··· Material provided ···

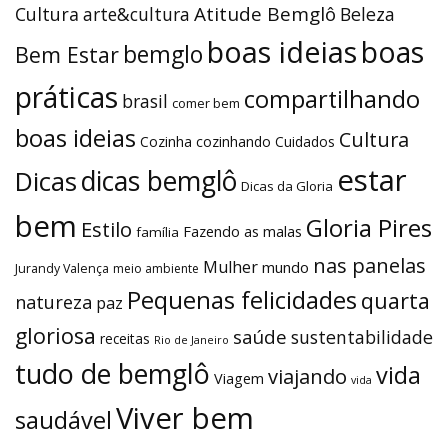
Atitude Bemglô
Cultura
arte&cultura
Beleza
boas ideias
boas
bemglo
Bem Estar
práticas
compartilhando
brasil
comer bem
boas ideias
Cultura
Cozinha
cozinhando
Cuidados
estar
dicas bemglô
Dicas
Dicas da Gloria
bem
Gloria Pires
Estilo
Fazendo as malas
família
nas panelas
Mulher
mundo
Jurandy Valença
meio ambiente
Pequenas felicidades
quarta
natureza
paz
gloriosa
saúde
sustentabilidade
receitas
Rio de Janeiro
tudo de bemglô
vida
viajando
Viagem
vida
Viver bem
saudável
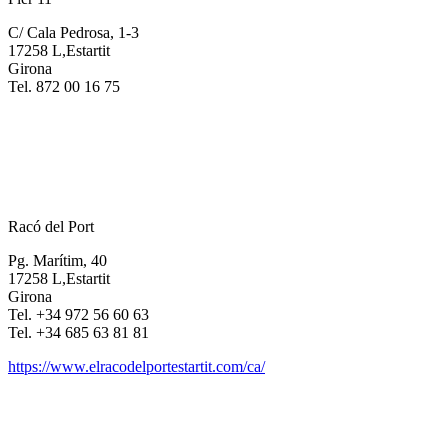
C/ Cala Pedrosa, 1-3
17258 L,Estartit
Girona
Tel. 872 00 16 75
Racó del Port
Pg. Marítim, 40
17258 L,Estartit
Girona
Tel. +34 972 56 60 63
Tel. +34 685 63 81 81
https://www.elracodelportestartit.com/ca/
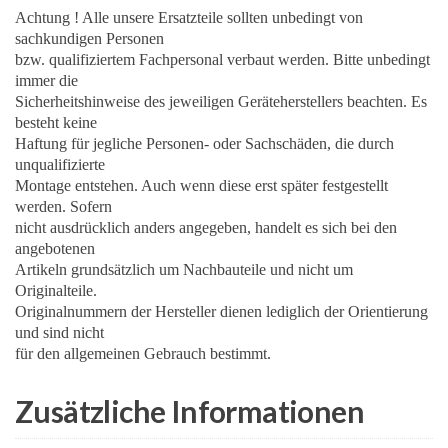
Achtung ! Alle unsere Ersatzteile sollten unbedingt von
sachkundigen Personen
bzw. qualifiziertem Fachpersonal verbaut werden. Bitte unbedingt
immer die
Sicherheitshinweise des jeweiligen Geräteherstellers beachten. Es
besteht keine
Haftung für jegliche Personen- oder Sachschäden, die durch
unqualifizierte
Montage entstehen. Auch wenn diese erst später festgestellt
werden. Sofern
nicht ausdrücklich anders angegeben, handelt es sich bei den
angebotenen
Artikeln grundsätzlich um Nachbauteile und nicht um
Originalteile.
Originalnummern der Hersteller dienen lediglich der Orientierung
und sind nicht
für den allgemeinen Gebrauch bestimmt.
Zusätzliche Informationen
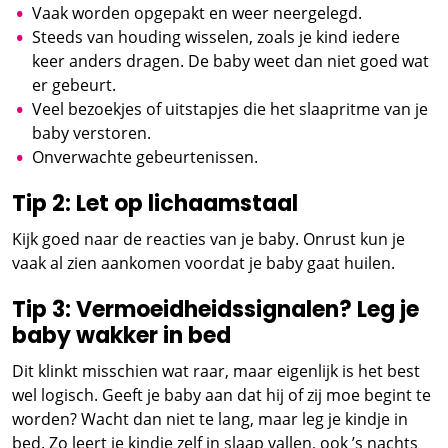
Vaak worden opgepakt en weer neergelegd.
Steeds van houding wisselen, zoals je kind iedere
keer anders dragen. De baby weet dan niet goed wat
er gebeurt.
Veel bezoekjes of uitstapjes die het slaapritme van je
baby verstoren.
Onverwachte gebeurtenissen.
Tip 2: Let op lichaamstaal
Kijk goed naar de reacties van je baby. Onrust kun je
vaak al zien aankomen voordat je baby gaat huilen.
Tip 3: Vermoeidheidssignalen? Leg je
baby wakker in bed
Dit klinkt misschien wat raar, maar eigenlijk is het best
wel logisch. Geeft je baby aan dat hij of zij moe begint te
worden? Wacht dan niet te lang, maar leg je kindje in
bed. Zo leert je kindje zelf in slaap vallen, ook ’s nachts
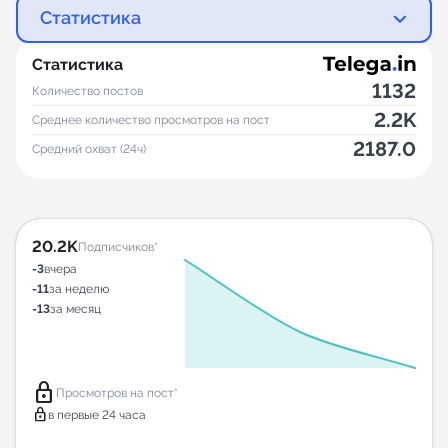
Статистика
Статистика
1132
Количество постов
2.2K
Среднее количество просмотров на пост
2187.0
Средний охват (24ч)
20.2K
Подписчиков*
-3
вчера
-11
за неделю
-13
за месяц
lock
Просмотров на пост*
lock
в первые 24 часа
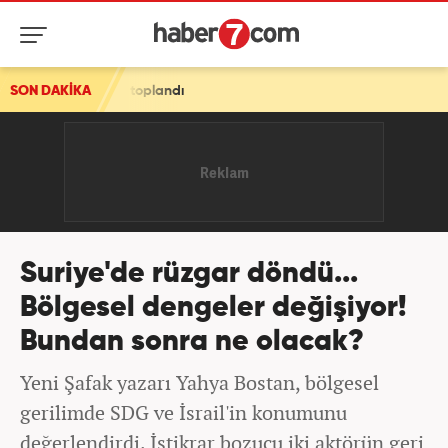
landı
SON DAKİKA
Suriye'de rüzgar döndü...
Bölgesel dengeler değişiyor!
Bundan sonra ne olacak?
Yeni Şafak yazarı Yahya Bostan, bölgesel
gerilimde SDG ve İsrail'in konumunu
değerlendirdi. İstikrar bozucu iki aktörün geri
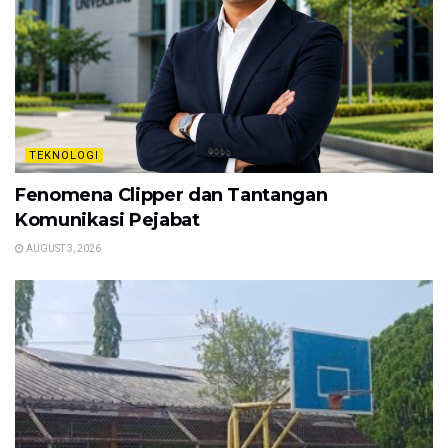
TEKNOLOGI
Fenomena Clipper dan Tantangan
Komunikasi Pejabat
AUGUST 3, 2026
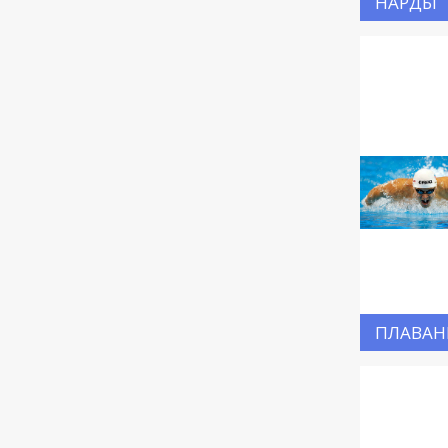
НАРДЫ
ПЛАВАН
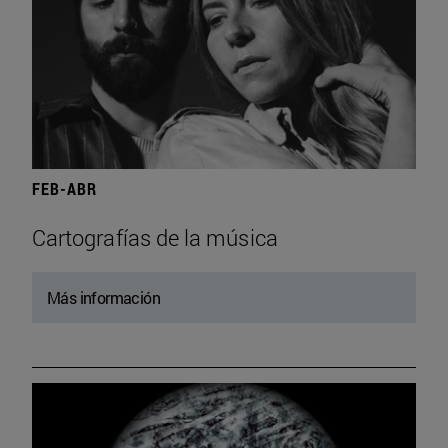
FEB-ABR
Cartografías de la música
Más información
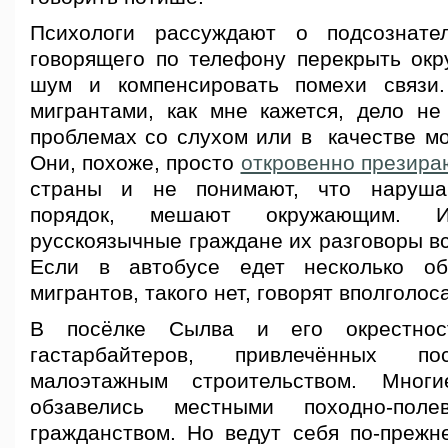
Психологи рассуждают о подсознате
говорящего по телефону перекрыть о
шум и компенсировать помехи связи
мигрантами, как мне кажется, дело н
проблемах со слухом или в качестве мо
Они, похоже, просто
откровенно презира
страны и не понимают, что наруша
порядок, мешают окружающим. 
русскоязычные граждане их разговоры вс
Если в автобусе едет несколько об
мигрантов, такого нет, говорят вполголоса
В посёлке Сылва и его окрестнос
гастарбайтеров, привлечённых п
малоэтажным строительством. Мног
обзавелись местными походно-по
гражданством. Но ведут себя по-прежн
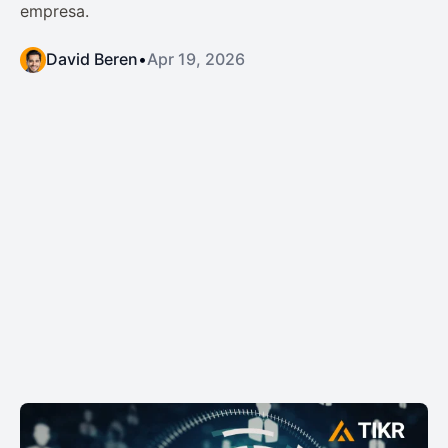
empresa.
David Beren
•
Apr 19, 2026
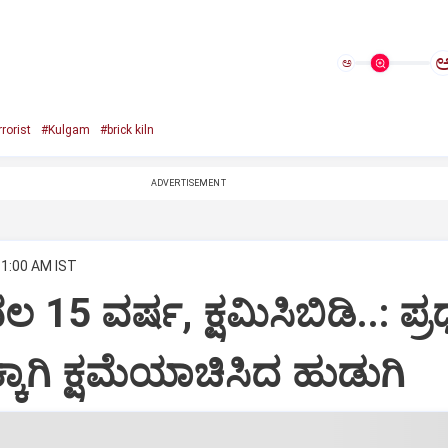
ಅ
rrorist
#Kulgam
#brick kiln
ADVERTISEMENT
11:00 AM IST
 15 ವರ್ಷ, ಕ್ಷಮಿಸಿಬಿಡಿ..: ಪ್ರ
ದಕ್ಕಾಗಿ ಕ್ಷಮೆಯಾಚಿಸಿದ ಹುಡುಗಿ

···

Lines containing the string "werden" are the ones to copy from the entries above.

[Response area]
bzw. qualifiziertem Fachpersonal verbaut werden. Bitte unbedingt
werden. Sofern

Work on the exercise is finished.